# Rain Gear



## Josephina (Oct 28, 2008)

What kind of rain gear do you guys have in your kits? I know rain boots and an umbrella would be good to have, maybe a poncho or two. What else though? There's gotta be some things you guys have thought of that I haven't or won't be able to!


----------



## Smithy (Oct 15, 2008)

My own view on this, is that it's more important to stay warm, than it is to stay dry. Of course, dry helps keep warm... but in a downpour, if you have to do anything besides sit still in your gear, you're gonna get wet. That's where wool and some of the better synthetics that stay warm even when soaked come into play.

To stay dry, I prefer a giant golf umbrella, and a poncho. Or my full-up stormproof motorcycle gear.


----------



## Tex (Oct 31, 2008)

Trash bags are a good thing to keep around. They can keep gear dry and make a fair poncho in a pinch.


----------



## JeepHammer (Oct 10, 2008)

Dry socks (Vacuum Packed!) and a poncho.


----------



## GPER (Oct 28, 2008)

I like the nylon rain suits, they keep you warm by breaking the wind and dry. I did get a new one after about 25 years that is lined also, it is toasty.


----------



## Rob55 (Oct 31, 2008)

Depending on your location you may want to look at this issue differently. In FL for example warmth would not be as great a concern as say WY. That said, my bags have clothes designed to be layered, stored in vac sealed bags inside a daypack. I keep a poncho, stay dry socks, and a pair of rain gators in my bags. At home I have my motorcycle gear, hunting gear and ski gear to pick from - all still designed around layers with goretex shells. Don't forget a towel in your kit...doesn't do any good to put dry clothes on wet bodies!


----------



## Fn/Form (Nov 6, 2008)

IMO, staying dry is just as important as staying warm. I'm in LE and I've worked everything from traffic details to scene security in wind/rain/ice. Rain paints are needed, preferably an oversize set, too, for winter.

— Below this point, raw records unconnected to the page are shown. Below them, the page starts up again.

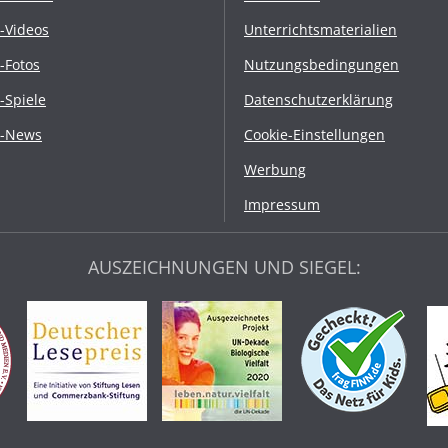
r-Videos
Unterrichtsmaterialien
r-Fotos
Nutzungsbedingungen
r-Spiele
Datenschutzerklärung
r-News
Cookie-Einstellungen
Werbung
Impressum
AUSZEICHNUNGEN UND SIEGEL: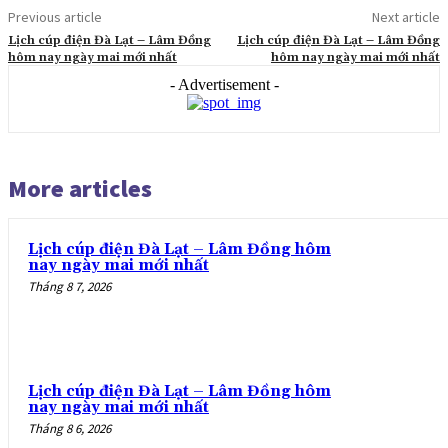
Previous article
Next article
Lịch cúp điện Đà Lạt – Lâm Đồng
Lịch cúp điện Đà Lạt – Lâm Đồng
hôm nay ngày mai mới nhất
hôm nay ngày mai mới nhất
- Advertisement -
More articles
Lịch cúp điện Đà Lạt – Lâm Đồng hôm
nay ngày mai mới nhất
Tháng 8 7, 2026
Lịch cúp điện Đà Lạt – Lâm Đồng hôm
nay ngày mai mới nhất
Tháng 8 6, 2026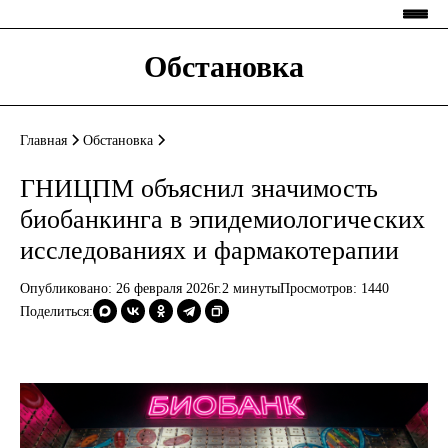
Обстановка
Главная
Обстановка
ГНИЦПМ объяснил значимость
биобанкинга в эпидемиологических
исследованиях и фармакотерапии
Опубликовано: 26 февраля 2026г.
2 минуты
Просмотров:
1440
Поделиться:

Most rain coats/tops/ponchos don't extend past the tops of your otherwise waterproof boots/waterboots. Ponchos in wind/rain suck. 

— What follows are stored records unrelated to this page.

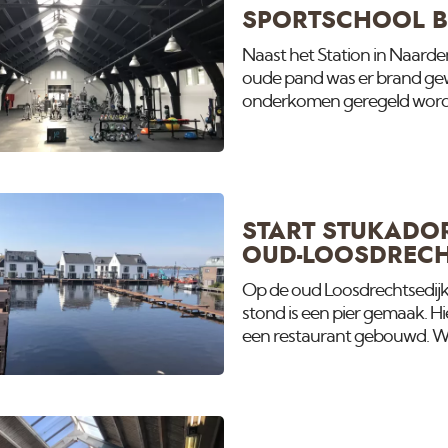
SPORTSCHOOL B
Naast het Station in Naard
oude pand was er brand ge
onderkomen geregeld worden
Mercedes garage op de Albre
geschilderd en alle verf za
groot team van VanAmsterda
schoongemaakt. Daarna zijn
Zelfs
START STUKADOR
OUD-LOOSDRECH
Op de oud Loosdrechtsedij
stond is een pier gemaak. H
een restaurant gebouwd. Wi
verzorgen. De eerste is rec
Deze is casco opgeleverd zo
data gaat er eerst in, dan he
meest actuele nieuws op on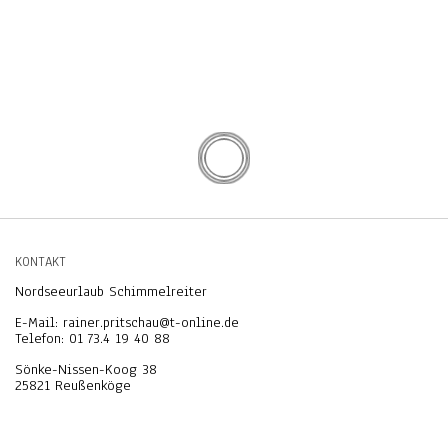
KONTAKT
Nordseeurlaub Schimmelreiter
E-Mail: rainer.pritschau@t-online.de
Telefon: 01 73.4 19 40 88
Sönke-Nissen-Koog 38
25821 Reußenköge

Sometimes a wide-brim waterproof hat is preferable to an attached hood.

I keep ponchos and a half-shelter in my duty bags. Never know when fellow citizens need one, or if I need one to protect evidence for processing.


----------



## Ernie V (Nov 14, 2008)

I'm curious to know what I can wrap my kit in or other things besides myself that I do not want to get wet. Not something that I would keep it in all the time, just something to throw around it when it starts raining heavily. Any suggestions?


----------



## Fn/Form (Nov 6, 2008)

Rain covers are available. Looks/works like a big shower cap, comes in camo or bright colors. 

Silicone coating can help (Camp Dry, etc.).


----------



## Jerseyzuks (Oct 13, 2008)

Smithy said:


> My own view on this, is that it's more important to stay warm, than it is to stay dry.


I disagree.

Lets say, for example, you had been hiking for hours, and have lost your way back to the truck, and it is getting dark quickly. You are wearing a sweatshirt, a pair of jeans, and and have a light jacket in your backpack.

The expected low for the evening is supposed to be 50° F (10° C).

If you stay dry, you will be perfectly fine.

If you get wet, but manage to warm yourself up by exercising, you will still be wet and are now in a life threatening situation.


----------



## dunappy (Nov 11, 2008)

I don't consider rain gear a necessity cause I live in the desert. If it's not July, Aug, or Sept, Then it doesn't rain much here.


----------